Cinema em Portugal? "Quero-te Tanto!"
Um pouco antes da estreia de “Al Berto”, Vicente Alves do Ó declarou que em Portugal o “cinema continua como um parente pobre da TV”. As suas palavras poderiam soar como um alerta acerca da dependência dos produtos cinematográficos para com a linguagem televisiva, a fim de conquistar um lugar na “indústria”. O que acontece é que Alves do Ó apenas explicita a velha cantiga do “faz o que digo e não o que faço”, até porque, como se vem a confirmar com este “Quero-te Tanto!”, o “raio” da televisão não desgruda do grande ecrã. Portanto, as lições são as lições, e os filmes são à parte.
Até poderíamos justificar que o que deparamos aqui estava inicialmente planeado para ser projetado nos pequenos ecrãs, aliás, uma das produtoras é um canal televisivo generalista que nos últimos tempos tem definido uma linguagem tão própria nesse ramo. Se houve desmembramento e enquadramento de forma a solicitar um “filme”, “Quero-te Tanto!” fica-se então pelo oportunismo enquanto ocupa as salas de cinema do país. Por outro lado, visto que temos a preencher estes espaços, olhemos com atenção a este “case study”.
Se Luís Urbano da Som e Fúria afirmava num debate ocorrido na Universidade Lusófona, no final de março, que não fazia distinção entre cinema mainstream e cinema de autor, pois todo o cinema tinha um fim comercial, Pandora da Cunha Telles contrariou a ideia ao dizer que todos os seus filmes produzidos eram, de uma forma ou de outra, de autor. O seu argumento é que cada um deles tem um realizador, argumentista e autor da banda-sonora, logo… autorais. Seguindo à letra as declarações da sua produtora, talvez, cegamente consideremos “Quero-te Tanto!” num trabalho autoral, visto termos os envolvidos na sua conceção.
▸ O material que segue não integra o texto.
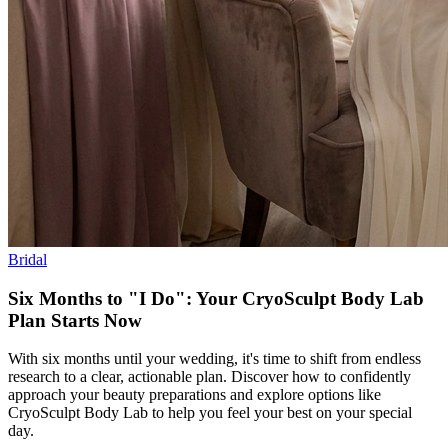
Bridal
Six Months to "I Do": Your CryoSculpt Body Lab
Plan Starts Now
With six months until your wedding, it's time to shift from endless
research to a clear, actionable plan. Discover how to confidently
approach your beauty preparations and explore options like
CryoSculpt Body Lab to help you feel your best on your special
day.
Mas é de uma ingenuidade extrema consentir com este ponto de vista, porque esta TV para “Multiplexes” é um exemplo claro de massificação de uma ideia de Cinema para massas. Uma ideologia que deve ser sobretudo combatida por várias razões: a primeira é o sufoco criativo e da transgressão do dialeto cinematográfico, sendo para além de tudo um desrespeito para com as audiências em trazer para as salas aquilo que tão facilmente se pode ver em casa. Segundo, a miopia para com a comercialidade do filme, o que resultará numa obra apenas bem-sucedida em mercado interno sem pretensões além-fronteiras.
É claro que “Quero-te Tanto!” não é a pedra pedestal deste formato que contagia as nossas produções com desejos de viabilidade comercial há anos … mas é um exemplo daquilo que se deve evitar nos tempos atuais. E não estou a referir apenas à inclusão da caucasiana atriz Alexandra Lencastre a interpretar uma vidente chinesa designada por Madame Ping Pong (um tipo de humor arcaico a contornar, para além de uma discriminação para com os atores asiáticos). O que acontece é que esta história pindérica de um jovem casal lisboeta – ele, o arquétipo visto e revisto do homem-menino à lá Adam Sandler (Pedro Teixeira), ela a cegamente apaixonada e despersonalizada (Benedita Pereira) – não é mais do que um mero episódio-resumo dos tiques e tendências acumuladas neste Cinema “vendido” para todos. Isto tudo para além do humor básico e condescendente onde a caricatura falha com toda a sua “inglória”.
E é pena que Vicente Alves do Ó que tanto prometia desde “Quinze Pontos de Alma" dê a cara por isto … o prolongamento de um dos pecados do nosso Cinema.